First, the Raiderettes sued the Raiders after alleging the team engaged in wage theft and unfair employment practices, and then, the Ben-Gals sued the Bengals for paying under minimum wage.
Now, via Deadspin, the Jills have filed a lawsuit against the Bills, the Citadel Communications Company and Stejons Productions Corporation in which the cheerleaders claim they weren't paid for game days or mandatory biweekly practices and, instead, were exploited by not being paid minimum wage.
The lawsuit states that the defendents were "in flagrant violation of numerous laws of the State of New York, exploited plaintiffs, who worked for them as members of the Bills' cheerleading squad, by failing to pay them for all hours they worked each season. The Bills, Citadel and Stejon also failed to reimburse the Jills for certain business expenses, failed to pay them in a timely manner, took unlawful deductions and kick-backs from the Jills wages, unlawfully took gratuities paid to the Jills, failed to adhere to the notice and record keeping requirements of the Wage Theft Prevention Act, and were unjustly enriched as a result of the Jills' work."

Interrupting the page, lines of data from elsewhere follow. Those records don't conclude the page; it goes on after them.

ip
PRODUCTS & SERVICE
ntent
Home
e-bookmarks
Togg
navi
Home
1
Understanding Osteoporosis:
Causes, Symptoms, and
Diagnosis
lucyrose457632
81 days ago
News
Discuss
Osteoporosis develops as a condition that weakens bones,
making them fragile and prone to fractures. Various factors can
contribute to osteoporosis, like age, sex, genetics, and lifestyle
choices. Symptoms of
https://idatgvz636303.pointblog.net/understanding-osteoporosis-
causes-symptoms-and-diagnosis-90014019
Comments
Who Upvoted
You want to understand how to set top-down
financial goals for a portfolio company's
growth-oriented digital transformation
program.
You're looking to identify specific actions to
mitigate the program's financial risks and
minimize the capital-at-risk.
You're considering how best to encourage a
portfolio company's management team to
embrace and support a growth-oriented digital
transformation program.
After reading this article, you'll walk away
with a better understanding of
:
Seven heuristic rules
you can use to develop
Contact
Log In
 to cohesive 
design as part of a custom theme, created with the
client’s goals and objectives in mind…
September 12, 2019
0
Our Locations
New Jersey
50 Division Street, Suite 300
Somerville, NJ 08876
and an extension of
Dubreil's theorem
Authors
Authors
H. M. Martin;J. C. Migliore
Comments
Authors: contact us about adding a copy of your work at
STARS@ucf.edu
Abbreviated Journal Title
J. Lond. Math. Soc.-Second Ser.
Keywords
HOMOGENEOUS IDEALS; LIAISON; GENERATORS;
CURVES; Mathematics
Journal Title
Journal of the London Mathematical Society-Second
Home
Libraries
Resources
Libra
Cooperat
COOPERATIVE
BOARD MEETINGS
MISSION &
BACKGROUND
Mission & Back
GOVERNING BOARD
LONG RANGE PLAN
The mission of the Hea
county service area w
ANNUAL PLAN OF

The plaintiffs also say the team's members are required to make between 20-35 appearances at corporate, community and charity events per year (along with six mandatory events that did not count toward those first 20-35). The majority of those, the lawsuit says, were unpaid.
The cheerleaders also could be subject to penalties for a variety of offenses, including "failing the 'jiggle test.'"

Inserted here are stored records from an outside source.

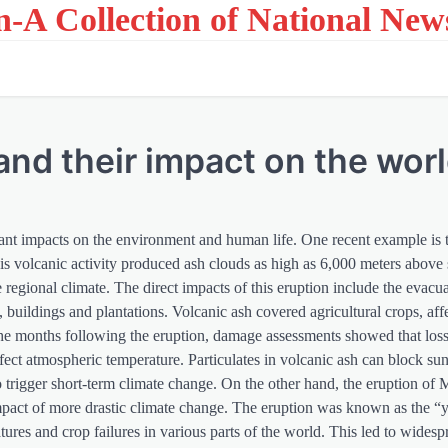
on-A Collection of National New
and their impact on the wor
cant impacts on the environment and human life. One recent example is 
volcanic activity produced ash clouds as high as 6,000 meters above s
he regional climate. The direct impacts of this eruption include the evacu
 buildings and plantations. Volcanic ash covered agricultural crops, affe
 the months following the eruption, damage assessments showed that lo
fect atmospheric temperature. Particulates in volcanic ash can block sun
 trigger short-term climate change. On the other hand, the eruption of
mpact of more drastic climate change. The eruption was known as the “
tures and crop failures in various parts of the world. This led to wides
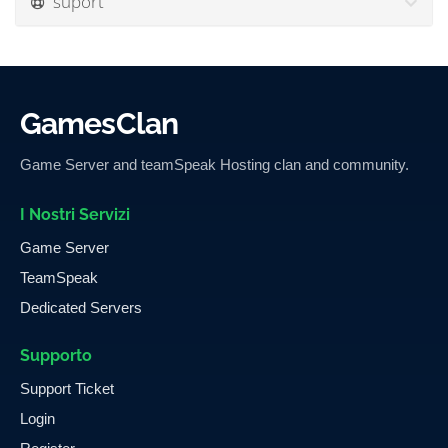
suport
GamesClan
Game Server and teamSpeak Hosting clan and community.
I Nostri Servizi
Game Server
TeamSpeak
Dedicated Servers
Supporto
Support Ticket
Login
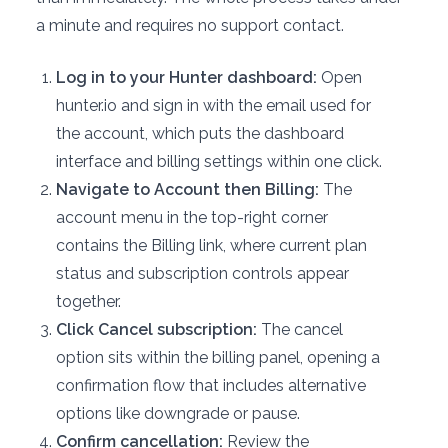
a minute and requires no support contact.
Log in to your Hunter dashboard:
Open
hunter.io and sign in with the email used for
the account, which puts the dashboard
interface and billing settings within one click.
Navigate to Account then Billing:
The
account menu in the top-right corner
contains the Billing link, where current plan
status and subscription controls appear
together.
Click Cancel subscription:
The cancel
option sits within the billing panel, opening a
confirmation flow that includes alternative
options like downgrade or pause.
Confirm cancellation:
Review the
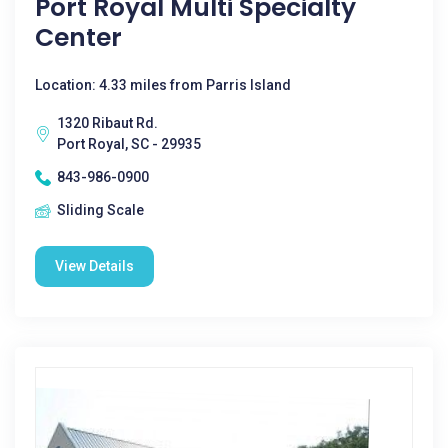
Port Royal Multi Specialty
Center
Location: 4.33 miles from Parris Island
1320 Ribaut Rd.
Port Royal, SC - 29935
843-986-0900
Sliding Scale
View Details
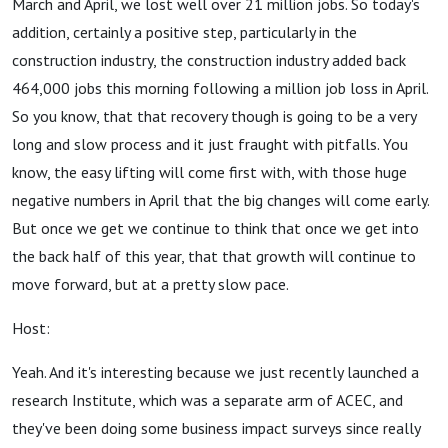
March and April, we lost well over 21 million jobs. So today's
addition, certainly a positive step, particularly in the
construction industry, the construction industry added back
464,000 jobs this morning following a million job loss in April.
So you know, that that recovery though is going to be a very
long and slow process and it just fraught with pitfalls. You
know, the easy lifting will come first with, with those huge
negative numbers in April that the big changes will come early.
But once we get we continue to think that once we get into
the back half of this year, that that growth will continue to
move forward, but at a pretty slow pace.
Host:
Yeah. And it's interesting because we just recently launched a
research Institute, which was a separate arm of ACEC, and
they've been doing some business impact surveys since really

In an interesting twist, the lawsuit also discusses the team's expectations for the cheerleaders' grooming habits and hygiene. Particularly, the team wanted to make sure the Jills were washing themselves properly while taking appropriate measures for menstruation and shaving. Make sure to check out this Slate article if you'd like the details.
So, that's three teams out of the 32 that have been sued thus far. At this point, it wouldn't exactly be a surprise if we see more of these kinds of lawsuits.